Elliott grew up on a dairy farm owned by her parents, Ken and Kathie Elliott, near Marshall, Wisconsin. She was a member of the Oak Park 4-H Club and the Marshall FFA. She also was active in the Junior Holstein Association, showed cattle and was a dairy princess.
“Laura was a natural leader during her time in FFA,” said Paula Bakken, agriculture teacher and FFA adviser at Marshall High School. “She served as an officer in both middle school and high school. She was passionate about the agriculture industry and enjoyed sharing her knowledge with others, especially her love of dairy cattle.
“She was hardworking and dedicated to her goals. One of Laura’s strongest attributes that kept me on my toes as a teacher was her attitude in life – that if we were going to do something, we were going to do it well. There was no half-way.”
In addition to being a member of the Association of Women in Agriculture at UW-Madison, Elliott was a member of the Badger Dairy Club as well as Badger NAMA, a student chapter of the National Agri-Marketing Association.
“My parents were a big influence in me being involved in agriculture, and particularly the dairy industry,” she said. “They also encouraged me to try something new. I remember my mom saying, ‘You have so many talents; try something different.’”
Elliott said she followed that advice by accepting an animal-health sales position with Zoetis. She moved to the east coast where she called on customers in Pennsylvania, Maryland and West Virginia. She credits Edward Graf, her manager at Zoetis, for her career path.
“He’s why I’m in animal health,” she said. “He took a chance on me when I was fresh out of college, guided me and let me know I could do more.”
She moved in 2017 to Indianapolis where she worked as a marketing consultant in cattle and swine vaccines for Elanco. She returned to Wisconsin in fall 2018, where she is now a regional sales manager for Merck. She leads a team of nine sales representatives serving customers in Wisconsin and Minnesota. About 60 percent of the team’s sales are to beef-cattle producers and 40 percent are to dairy farmers.

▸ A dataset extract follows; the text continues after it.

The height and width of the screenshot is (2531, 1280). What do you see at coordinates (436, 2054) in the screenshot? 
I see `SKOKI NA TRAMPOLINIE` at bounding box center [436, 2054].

“I have the opportunity to work in the best industry in world,” she said. “It doesn’t feel like I’m working because I enjoy my job so much.”
Elliott echoes her mother’s words when she is asked what her advice is to young women beginning their careers in agriculture.
“Try something different or move out of state,” she said. “That pushes you out of your comfort zone. It doesn’t have to be permanent, but it gives you an opportunity to learn.”